The youngest of five children, Benjamin Clementine grew up in Edmonton, London, with his strict Roman Catholic grandmother.[8] After she died, he moved in with his parents.[9][10]
The family acquired a piano when Clementine was 11, and Benjamin played it when he could, but his father, who had hoped his son would study law, forbade him to spend time with musical instruments. Clementine could not read sheet music, but in a few months, he started imitating the work of classic composers Erik Satie and Claude Debussy, learned from listening to Classic FM on the radio after "becoming bored" with pop music, and continued to play discreetly for the next five years until his parents' divorce.[2][11][12][13]
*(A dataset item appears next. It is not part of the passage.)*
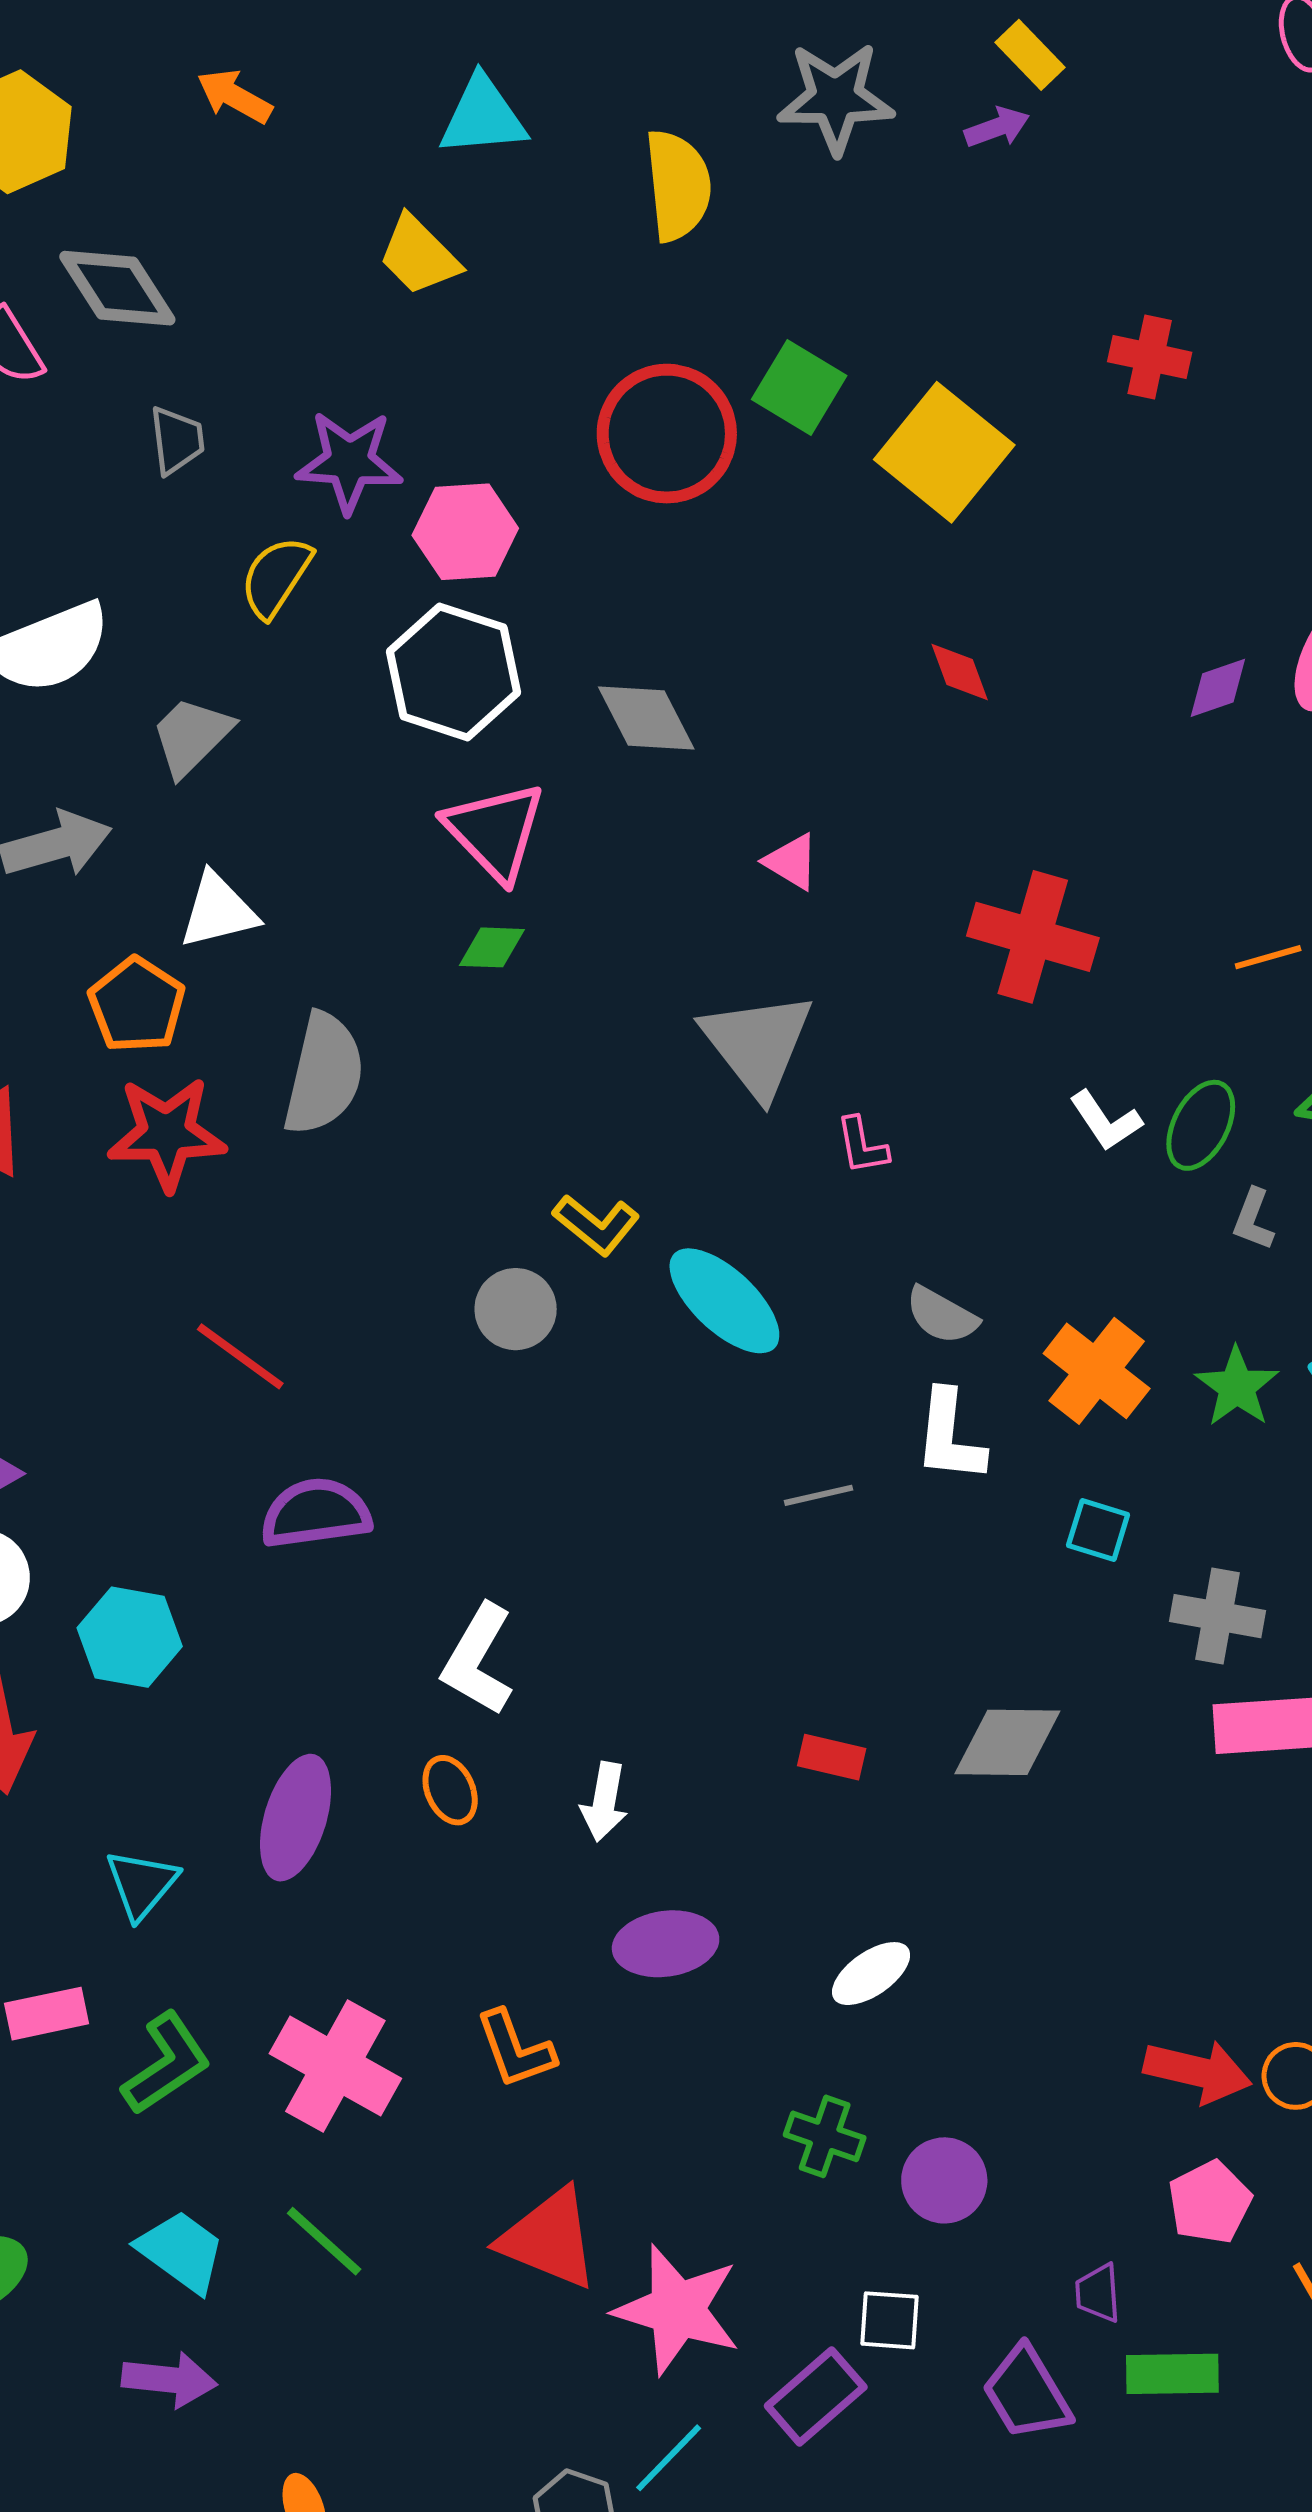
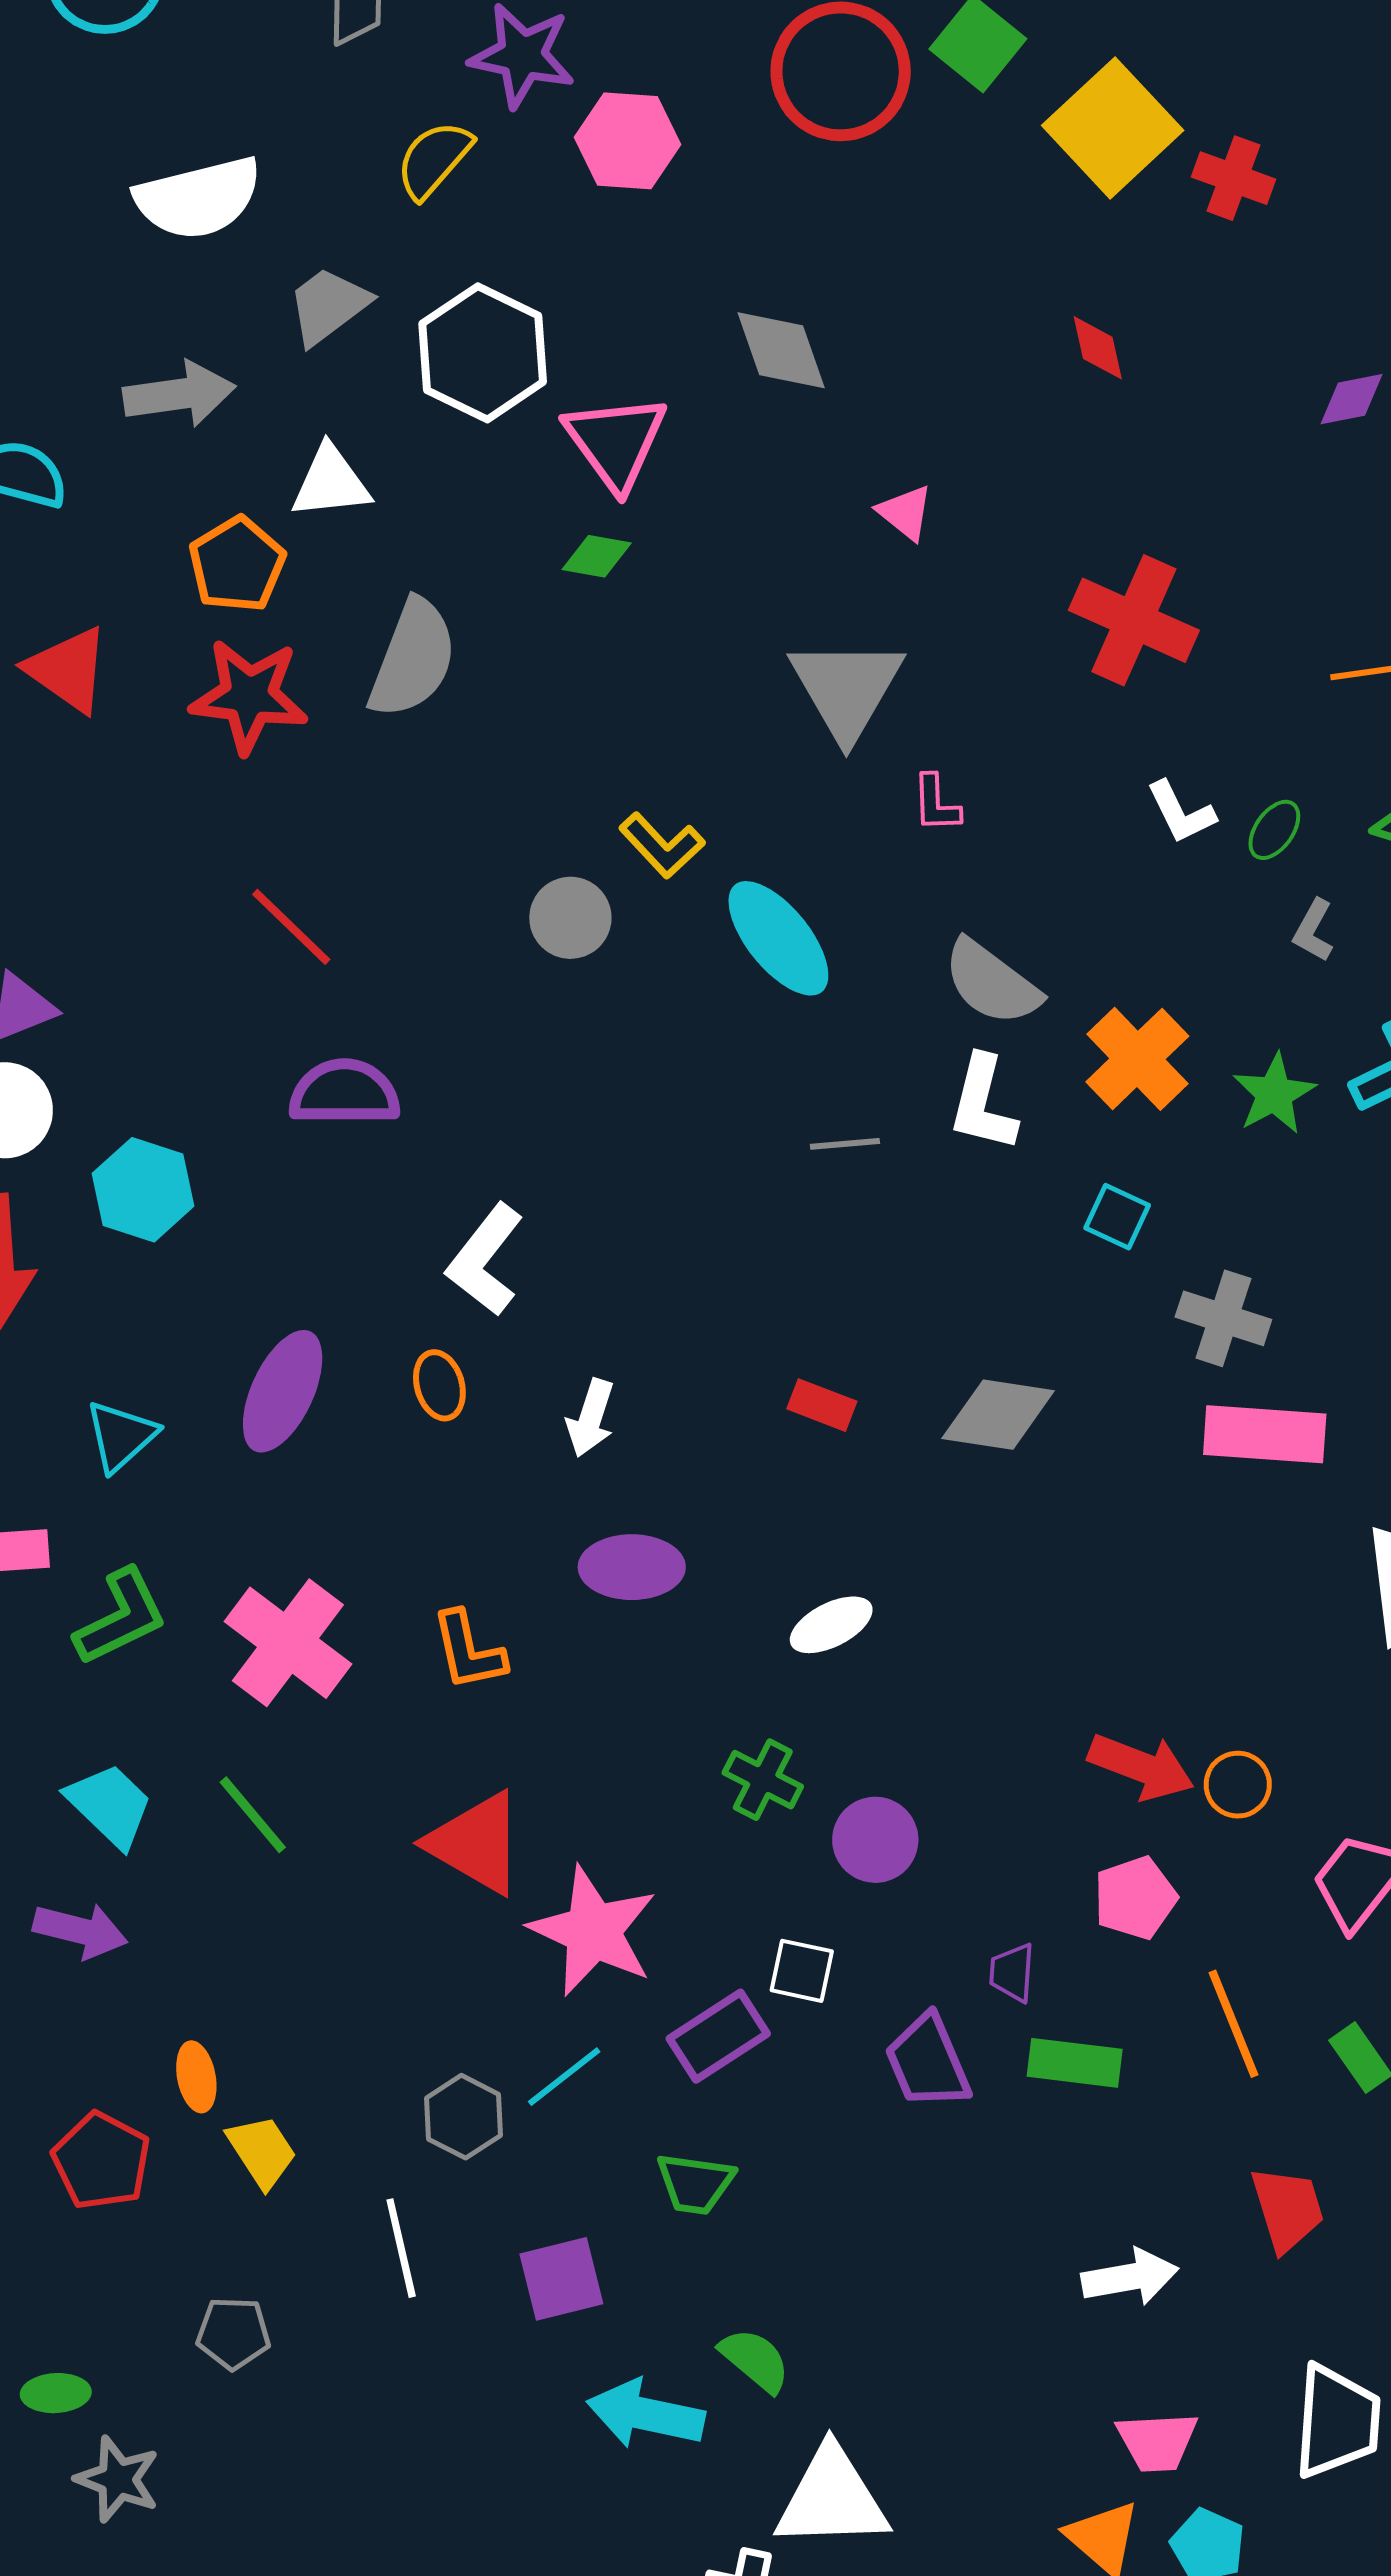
red cross: (1150, 357) -> (1233, 178), moved
white hexagon: (454, 672) -> (483, 353), moved
green ellipse: (1201, 1125) -> (1274, 830), size x0.7
gray semicircle: (942, 1315) -> (992, 983), size x1.4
Clementine left school at 16, following which he had a dispute with his family and ended up in Camden Town, London, homeless and in psychological and financial difficulties. He relocated to Paris at age 19,[12] where he spent a number of years busking and playing in bars and hotels in Place de Clichy while sleeping on the streets. He eventually moved to a hostel in Montmartre, where he paid €20 to live in a ten-man bunk-bed room.[11][14][15] For the next three years he wrote and composed songs, and playing a half-broken guitar and a cheap keyboard he had acquired.[11] During this period he developed into a cult figure in the Parisian music scene.[3]
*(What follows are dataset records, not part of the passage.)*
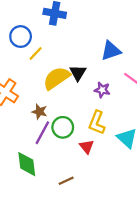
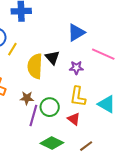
yellow semicircle: (57, 78) -> (35, 66), turned -40
green diamond: (27, 164) -> (52, 143), moved, turned -45
brown line: (66, 181) -> (86, 146), moved

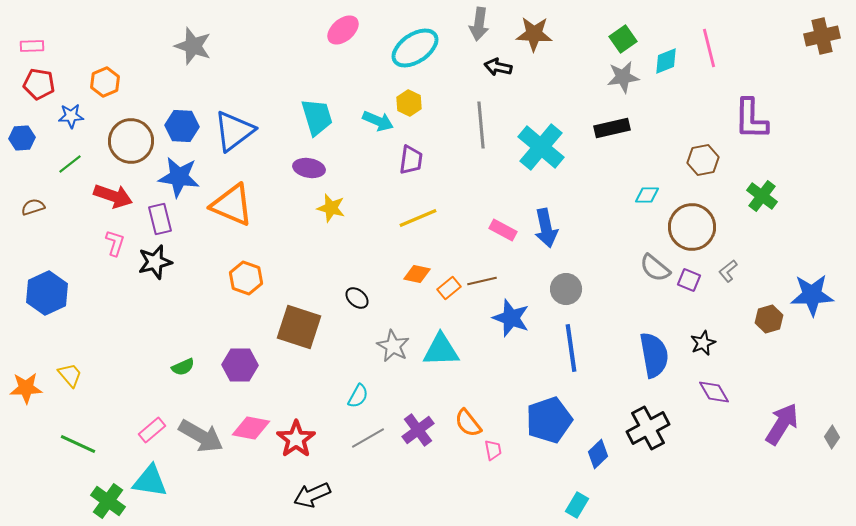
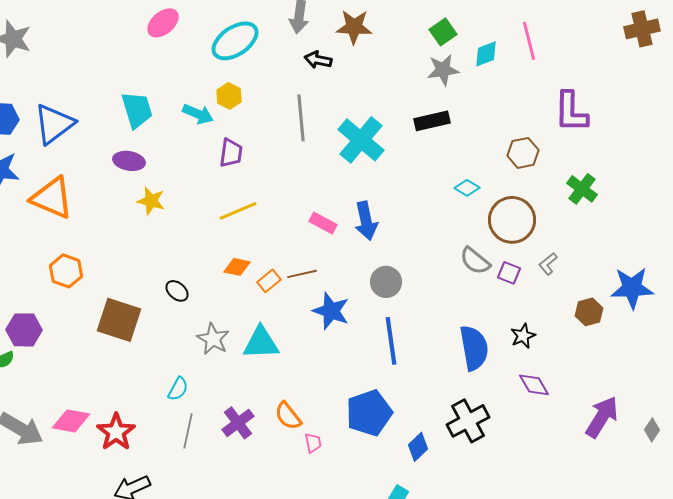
cyan diamond: (647, 195) -> (467, 188), turned 30
purple hexagon: (240, 365) -> (24, 330), moved
gray line: (368, 438) -> (188, 431), turned -48

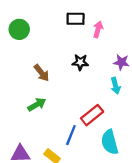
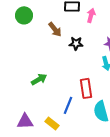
brown arrow: (42, 73) -> (55, 29), moved
red rectangle: (92, 115) -> (86, 88), turned -60

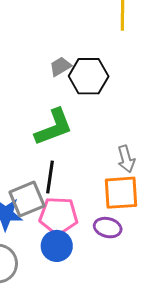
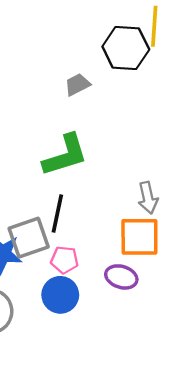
black hexagon: (89, 76) -> (126, 48), moved
pink pentagon: (59, 216) -> (64, 260), size x0.6

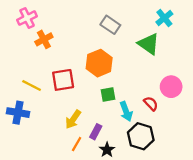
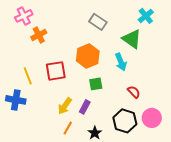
yellow line: (32, 86) -> (28, 76), turned 42
pink circle: (171, 87) -> (152, 118), moved
cyan arrow: (126, 111) -> (121, 62), moved
purple rectangle: (96, 132) -> (85, 107), moved

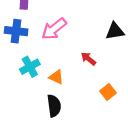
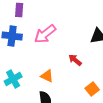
cyan cross: (30, 67) -> (13, 79), moved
After four years of living as a vagabond, he was discovered by an agent, who later introduced him to Matthieu Gazier, who would go on to become Clementine's manager for a period of time. In 2012, whilst playing a gig at the Festival de Cannes, he met Lionel Bensemoun, a business mogul in France, and together set up the record label 'Behind' so that Clementine could record and publish his music.[14][16] He eventually came to the attention of the French press, who described him as "la révélation anglaise des Francos" ("the English revelation of the "Francofolies" festival").[2] He was then invited to the Rencontres Trans Musicales of Rennes in France in December 2012 where he performed for the first time on a large stage, and played four nights consecutively. Clementine eventually signed a joint music license contract between Capitol, Virgin EMI and Barclay.[13][17]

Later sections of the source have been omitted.